Your task is to copy each line of the material below that includes "Nicaragua".

**** EXTRACTED RECORDS

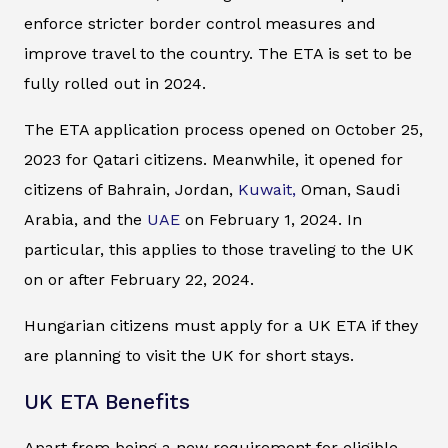
enforce stricter border control measures and
improve travel to the country. The ETA is set to be
fully rolled out in 2024.
The ETA application process opened on October 25,
2023 for Qatari citizens. Meanwhile, it opened for
citizens of Bahrain, Jordan,
Kuwait,
Oman, Saudi
Arabia, and the
UAE
on February 1, 2024. In
particular, this applies to those traveling to the UK
on or after February 22, 2024.
Hungarian citizens must apply for a UK ETA if they
are planning to visit the UK for short stays.
UK ETA Benefits
Apart from being a new requirement for eligible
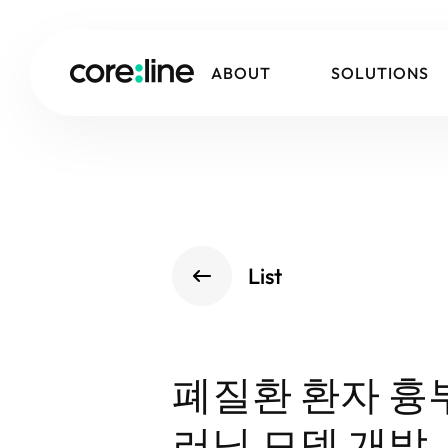
ABOUT
SOLUTIONS
List
폐질환 환자 흉
러닝 모델 개발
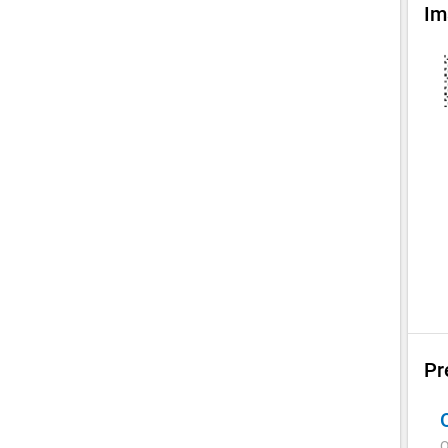
Im
Pr
Q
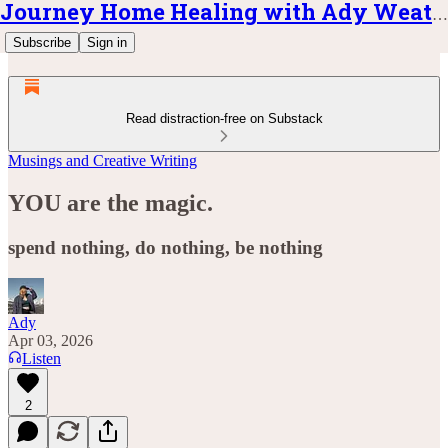
Journey Home Healing with Ady Weatherly
Subscribe
Sign in
Read distraction-free on Substack
Musings and Creative Writing
YOU are the magic.
spend nothing, do nothing, be nothing
Ady
Apr 03, 2026
Listen
2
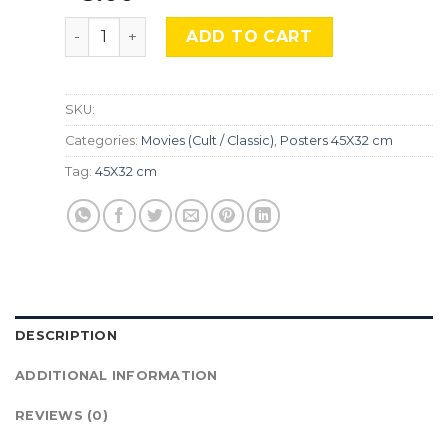
Sicario, Mocu-747 quantity
ADD TO CART
SKU:
Categories:
Movies (Cult / Classic)
,
Posters 45X32 cm
Tag:
45X32 cm
DESCRIPTION
ADDITIONAL INFORMATION
REVIEWS (0)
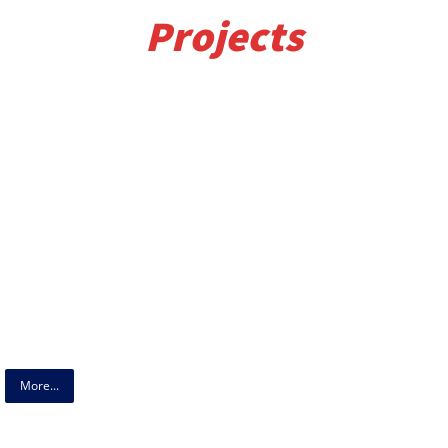
Projects
More...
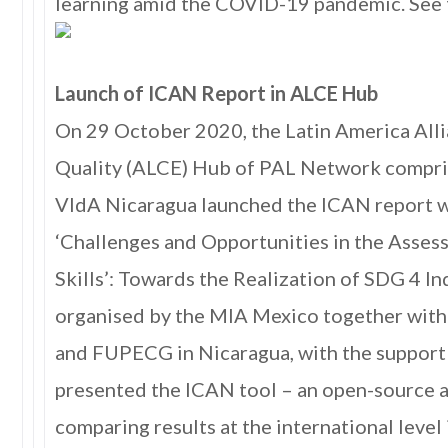
learning amid the COVID-19 pandemic. See 
Launch of ICAN Report in ALCE Hub
On 29 October 2020, the Latin America All
Quality (ALCE) Hub of PAL Network compr
VIdA Nicaragua launched the ICAN report w
‘Challenges and Opportunities in the Asse
Skills’: Towards the Realization of SDG 4 In
organised by the MIA Mexico together wi
and FUPECG in Nicaragua, with the suppor
presented the ICAN tool – an open-source 
comparing results at the international level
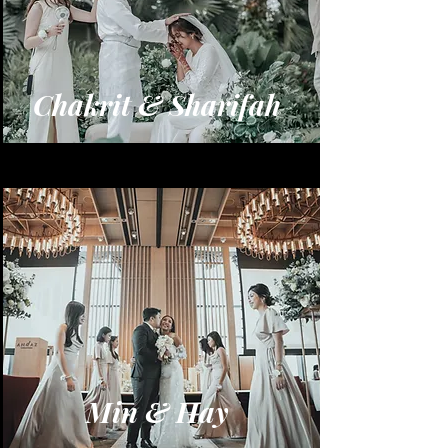
Chakrit & Sharifah
Min & Hay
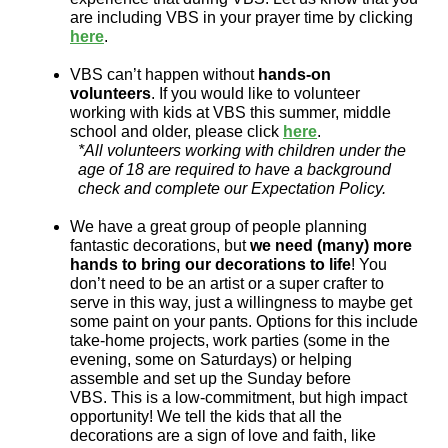
are including VBS in your prayer time by clicking
here
.
VBS can’t happen without
hands-on
volunteers
. If you would like to volunteer
working with kids at VBS this summer, middle
school and older, please click
here
.
*All volunteers working with children under the
age of 18 are required to have a background
check and complete our Expectation Policy.
We have a great group of people planning
fantastic decorations, but
we need (many) more
hands to bring our decorations to life
! You
don’t need to be an artist or a super crafter to
serve in this way, just a willingness to maybe get
some paint on your pants. Options for this include
take-home projects, work parties (some in the
evening, some on Saturdays) or helping
assemble and set up the Sunday before
VBS. This is a low-commitment, but high impact
opportunity! We tell the kids that all the
decorations are a sign of love and faith, like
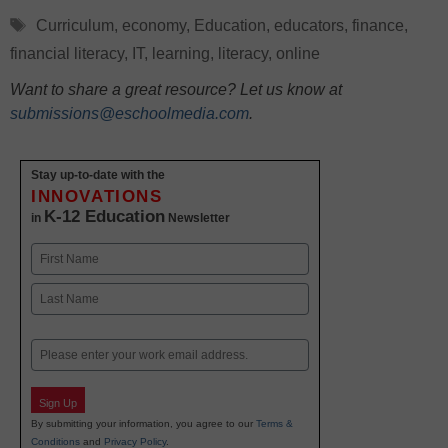
Tags
Curriculum
,
economy
,
Education
,
educators
,
finance
,
financial literacy
,
IT
,
learning
,
literacy
,
online
Want to share a great resource? Let us know at
submissions@eschoolmedia.com
.
Stay up-to-date with the
INNOVATIONS
K-12 Education
in
Newsletter
Name
First
Last
Email
Sign Up
By submitting your information, you agree to our
Terms &
Conditions
and
Privacy Policy
.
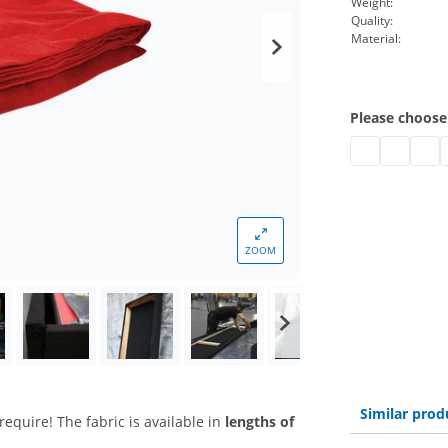
Weight:
Quality:
Material:
Please choose
stage molton b
stage mol
stage
s
ZOOM
Similar prod
require! The fabric is available in
lengths of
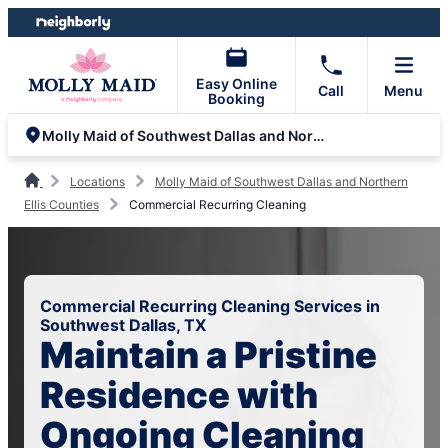
Skip
Skip
to
to
content
footer
Easy Online
Call
Menu
Booking
Molly Maid of Southwest Dallas and Northern Ellis Counties
Locations
Molly Maid of Southwest Dallas and Northern
Ellis Counties
Commercial Recurring Cleaning
Commercial Recurring Cleaning Services in
Southwest Dallas, TX
Maintain a Pristine
Residence with
Ongoing Cleaning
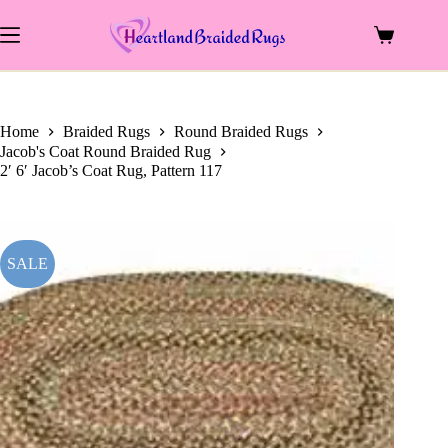
price
price
Skip
was:
is:
to
$79.00.
$40.63.
Shopping
content
cart
Home
Braided Rugs
Round Braided Rugs
Jacob's Coat Round Braided Rug
2′ 6′ Jacob’s Coat Rug, Pattern 117
SALE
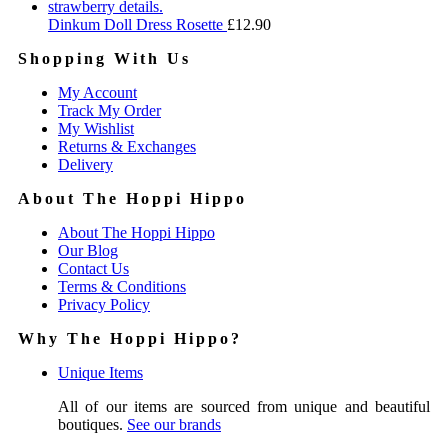
Dinkum Doll Dress Rosette
£
12.90
Shopping With Us
My Account
Track My Order
My Wishlist
Returns & Exchanges
Delivery
About The Hoppi Hippo
About The Hoppi Hippo
Our Blog
Contact Us
Terms & Conditions
Privacy Policy
Why The Hoppi Hippo?
Unique Items
All of our items are sourced from unique and beautiful
boutiques.
See our brands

********

— WRITTEN SOLUTION —
VIdA Nicaragua launched the ICAN report w
and FUPECG in Nicaragua, with the suppor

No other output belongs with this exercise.